▶ [Aim of the task] Find every line below with the string "available" and pick it out.

(Collected data)
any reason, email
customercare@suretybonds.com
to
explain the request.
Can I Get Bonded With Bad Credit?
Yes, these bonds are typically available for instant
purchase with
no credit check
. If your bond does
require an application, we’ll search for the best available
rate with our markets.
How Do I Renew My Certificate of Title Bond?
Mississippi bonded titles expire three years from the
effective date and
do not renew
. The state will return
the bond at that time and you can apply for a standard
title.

...

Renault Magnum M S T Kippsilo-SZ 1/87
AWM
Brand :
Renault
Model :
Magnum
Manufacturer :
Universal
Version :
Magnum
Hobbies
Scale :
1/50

▶ [Response to this task]
Yes, these bonds are typically available for instant
require an application, we’ll search for the best available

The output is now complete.